A mí me parece que la construcción de caminos paralelos es una salvación contemporánea que, ni siquiera en una carrera ascendente de profesión de clase media con cierta conciencia social, política feminista o queer alcanza. No alcanza con el activismo, tampoco alcanza con el arte. Hay algo de una orden material que nos obliga a buscar el regocijo en lo propio. (…) También hay algo en torno a la materialidad, una paz que no está en las grandes ideas ni en los grandes proyectos políticos.
Una orfandad en medio del caos de la extinción, que nos confirma que estamos aquí en la medida en la que hacemos y que podemos tocar algo tangible, porque la discursividad, la retórica, incluso la fe nos dejan solos y nos traicionan. Los proyectos políticos tienen contradicciones, producen guerras internas y son imperfectos entonces hay una búsqueda de una perfección muy naive, una pretensión de lo hecho por uno mismo.
¿Y ahora que te has acercado a este oficio, dónde crees que se encuentra y dónde crees que se excluye con el exigente oficio de escribir?
Un jardín que se abandona puede sobrevivir, porque la naturaleza puede complotar para que, de modo más caótico y menos ornamental, las plantas crezcan y florezcan y se reproduzcan. Un texto abandonado no tiene más destino que la muerte. El oficio de la escritura requiere de una persistencia salvaje, porque tiene una cantidad de distracciones y obligaciones que hacen que escritores y escritoras seamos sujetos muy particulares acosados por un mercado que no nos premia ni rentabiliza para poder sobrevivir, y se llenan de oficios alternativos entre la docencia, la academia y la publicación de artículos.
(…) En un texto, sobre todo en un texto complejo, son muchas las variables que intervienen en el éxito de un párrafo o de un capítulo. En el jardín ornamental hay una estructura: aquello que va en el borde, en el centro… en el fondo se parece a la novela decimonónica, que se parece más al jardín inglés, pre pautado en términos estructurales.

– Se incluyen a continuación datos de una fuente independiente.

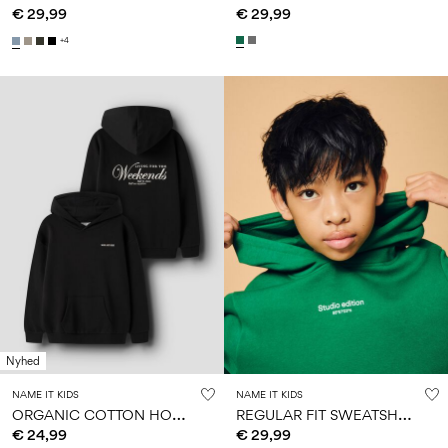
€ 29,99
€ 29,99
+4
Nyhed
NAME IT KIDS
NAME IT KIDS
O
RGANIC COTTON HOODIE
R
EGULAR FIT SWEATSHIRT
€ 24,99
€ 29,99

“Imaginar un jardín es someterse a una nueva conciencia” es una de mis frases favoritas del libro. ¿Qué nuevas conciencias se despertaron para ti?
Esa conciencia tiene que ver sobre todo con el descubrimiento de que puedo estar solo. De que la presencia de lo humano no es lo único que me garantiza compañía. Y del enorme respeto por el valor de la naturaleza como un otro no pasivo, sino activo, que habla, que dice, que cuenta, que narra, que comunica. El escaso aprendizaje que tengo sobre jardinería me permite apreciar el progreso de las plantas y lamentar el retroceso, la acción de las plagas, el modo en que actúa la luz, el modo en que compiten y se solidarizan. (…) Me produce una enorme tranquilidad la de un mundo que funciona más allá de nosotros. La conciencia de que por más que lo que hagamos sea más o menos importante, somos tremendamente prescindibles, somos realmente diminutos. La conciencia de esa pequeñez es una conciencia de mi construcción profunda, no solamente de la deconstrucción masculina que en algún sentido está presente en este libro de muchos modos, sino también una deconstrucción de términos más estructurales, una subjetividad que deja de ocupar un lugar en el mundo (…), de la que es posible liberarse a ratos en esta relación de inmenso respeto que produce lo natural como lo otro que también nos constituye.